With the hopes of implementing an inquiry-based teaching environment in classrooms, Sorensen’s research will help students gain deeper conceptual understandings of content by asking questions, investigating the content related to their questions, drawing conclusions and posing new questions. “When students have opportunities to ask their own questions and conduct their own investigations, facilitated and carefully designed by cooperating teachers and the research team, they will have better understandings of the content,” she said.
School of Engineering and Computer Science
John Katona is conducting research this summer for his M.S. thesis, using discrete event simulation (DES) to assist in decision-making on a Lean process improvement initiative at Troy Beaumont Hospital.

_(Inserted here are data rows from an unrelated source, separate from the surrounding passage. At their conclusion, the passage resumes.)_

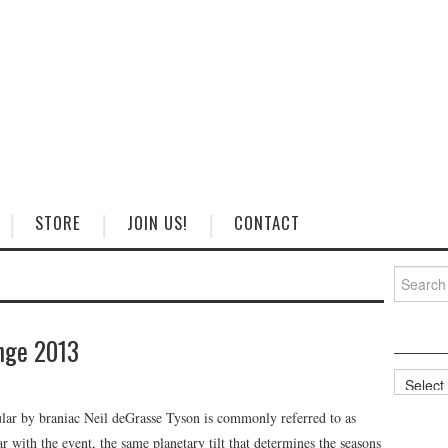
STORE
JOIN US!
CONTACT
Search
for:
nge 2013
Categorie
ular by braniac Neil deGrasse Tyson is commonly referred to as
 with the event, the same planetary tilt that determines the seasons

The focus of the Lean initiative is to redesign the work in the triage portion of the emergency center (EC) to reduce the time until physicians see their patients. DES was used to evaluate each proposed future system state and to determine limits for each process time to ensure no more than three patients were ever waiting to be evaluated.
“The new processes were implemented on March 5, 2014, and the simulation models were validated,” Katona said. “The simulation predicted a 53 percent reduction in triage processing time.” The simulations will be used to support process improvement in healthcare.